ADR-102: LLM execution stack — LangGraph orchestration + LangChain structured-step; DSPy deferred post-alpha

Context

The agent-stack audit (2026-06-04; planning/0.3.0/agent-stack-audit/findings.md) established that the DSPy integration never worked on the production path: the control-plane↔DSPy shim (ControlPlaneLM) was built inverted — it overrode the DSPy LM call and delegated down to a core.llm.LLMProvider.complete that has no sanctioned concrete implementation (the SDK lint forbids the only way to build one), hardcoding Usage(0,0,0) and discarding token counts; configure_world_agent_dspy was never called in a booted process; every DSPy Module was a bare dspy.Predict; and the SPEC-4 “code adapter” was a no-op dspy.ChatAdapter(). DSPy’s genuine differentiator — Optimizers (BootstrapFewShot / MIPRO) — was always deferred post-alpha. So at alpha scope DSPy delivered no realized capability that the LangGraph ecosystem does not, while carrying framework-maturity and supply-chain surface.

Co-design (recorded in planning/0.3.0/agent-stack-audit/replan.md) chose to drop DSPy for alpha and adopt the LangGraph-native structured-step seam. The change is bounded: LangGraph orchestration (ADR-007) is unchanged; the node-level executor swaps.

Decision

D1 — LangGraph orchestrates; LangChain is the per-node structured executor

LangGraph (ADR-007, kept) remains the orchestration substrate — graph, state, checkpointer, tools. The per-node LLM execution is LangChain: model.with_structured_output(PydanticSchema) for structured generation (codegen, test-method generation, restatement, distillation extraction, proposal synthesis), and provider-native tool-calling (bind_tools / langgraph.prebuilt.create_react_agent / ToolNode) for tool-using loops (the conversational authoring agent, web research).

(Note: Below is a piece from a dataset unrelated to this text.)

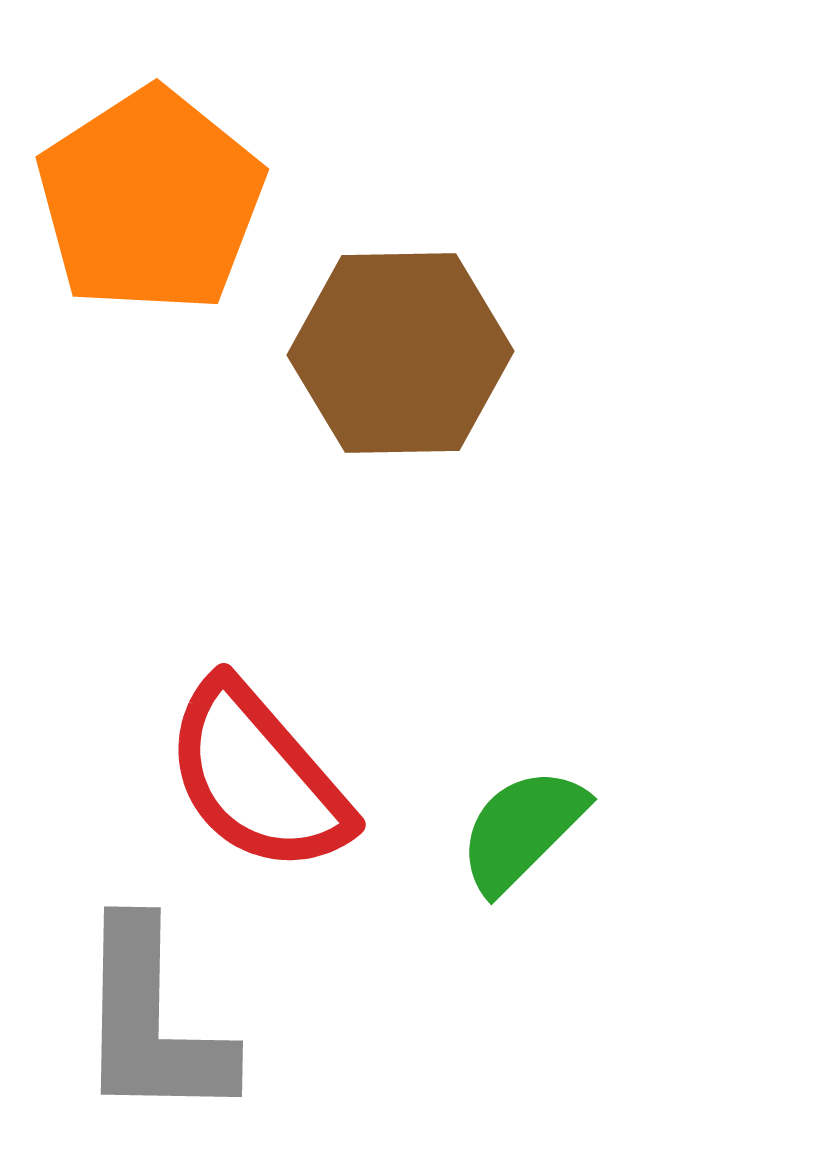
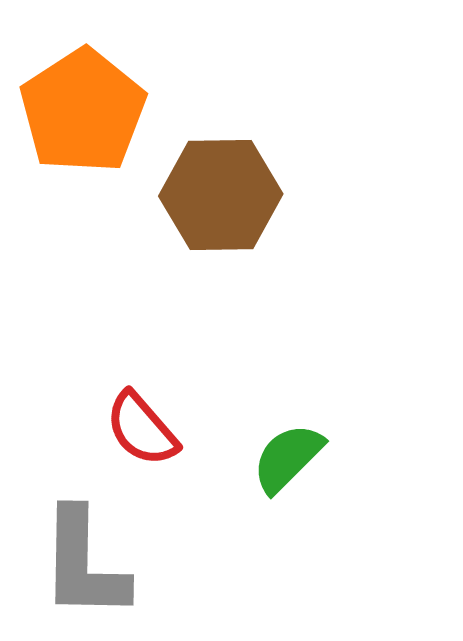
red semicircle: (257, 777) -> (142, 429), size x0.7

D2 — DSPy is deferred post-alpha; LangChain is the alpha LLM call layer

DSPy and its LiteLLM backend leave the alpha dependency path. The DSPy-adoption work is deferred post-alpha. The node-level call boundary is abstracted (D5) so re-introducing DSPy per node later — for its Optimizer lever, the genuine post-alpha reason — is incremental, per-node rework, not a substrate migration.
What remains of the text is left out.